### The data
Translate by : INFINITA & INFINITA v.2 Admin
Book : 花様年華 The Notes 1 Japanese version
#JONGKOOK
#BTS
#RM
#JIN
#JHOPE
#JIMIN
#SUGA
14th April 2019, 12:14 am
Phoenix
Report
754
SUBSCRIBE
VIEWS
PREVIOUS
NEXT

* * *

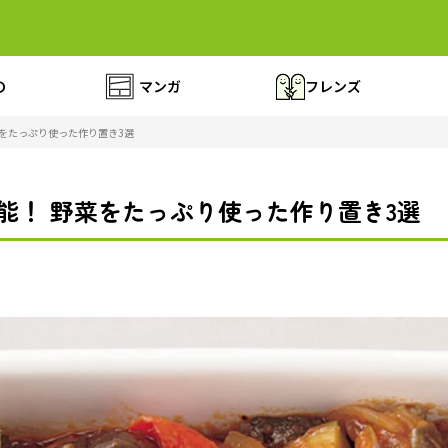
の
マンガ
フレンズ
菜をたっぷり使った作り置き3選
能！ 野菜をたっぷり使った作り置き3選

--

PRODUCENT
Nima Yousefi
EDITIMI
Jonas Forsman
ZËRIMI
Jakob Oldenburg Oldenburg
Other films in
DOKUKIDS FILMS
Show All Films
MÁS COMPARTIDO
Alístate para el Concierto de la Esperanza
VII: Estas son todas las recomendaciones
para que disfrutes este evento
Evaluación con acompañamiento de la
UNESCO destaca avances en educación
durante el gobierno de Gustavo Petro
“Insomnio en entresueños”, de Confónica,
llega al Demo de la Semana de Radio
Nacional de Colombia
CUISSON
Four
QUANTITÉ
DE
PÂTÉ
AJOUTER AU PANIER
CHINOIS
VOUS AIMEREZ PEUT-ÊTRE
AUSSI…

### Your goal
Within the records above, determine how many lines contain the word "para". Respond with that number and no other text.

### Final answer
2